2. O Réu é proprietário de um prédio rústico sito no mesmo Lugar de Além do Ribeiro, da freguesia de Cavez, concelho de Cabeceiras de Basto, inscrito na matriz respectiva sob o artigo …, e descrito na conservatória sob o nº ….
3. O prédio dos Autores e o do Réu são contíguos.
4. O prédio dos Autores vem sendo irrigado, entre o S. João e o S. Miguel, de quinze em quinze dias, por água proveniente do Rio Vilela, obtida através de captação por represa construída no rio há, pelo menos, 70 anos, sendo a água conduzida através do aqueduto denominado Levada Velha.
5. No período de rega, a água da Levada Velha, para atingir o prédio dos Autores, percorre o prédio do Réu através de aqueduto ou rego a céu aberto, localizado na estrema poente deste prédio, num percurso de cerca de oitenta metros.

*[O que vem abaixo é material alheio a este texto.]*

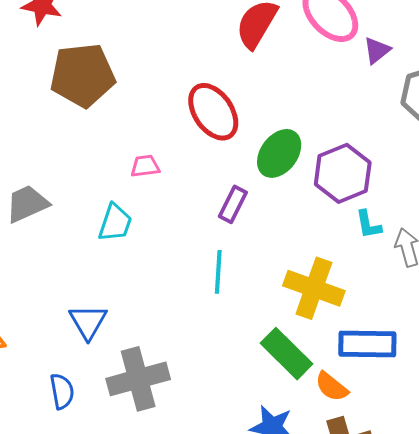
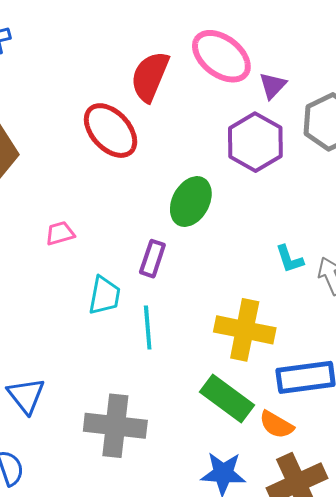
red ellipse: (213, 112) -> (111, 131), moved
purple hexagon: (343, 173) -> (255, 142), moved
cyan trapezoid: (115, 223) -> (105, 295), moved
gray cross: (138, 379) -> (115, 426), moved, turned 30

6. Desde há pelo menos 40 anos que os autores e seus antepossuidores, ininterruptamente, à vista e com o conhecimento de todos, sem oposição de quem quer que seja e com a convicção de exercerem um direito próprio, fazem conduzir a água para irrigação do seu prédio através do aludido rego.
7. Cerca de dois anos antes da propositura da acção, o Réu, sem qualquer autorização ou consentimento, procedeu à colocação de meias canas no solo do rego durante um percurso de cerca de 37 metros, atento o sentido norte/sul.
8. Ainda, imediatamente antes do prédio dos Autores, o Réu, igualmente sem autorização dos Autores, colocou, subterraneamente, tubos numa extensão de cerca de 18 metros, desembocando tais tubos já no prédio dos Autores.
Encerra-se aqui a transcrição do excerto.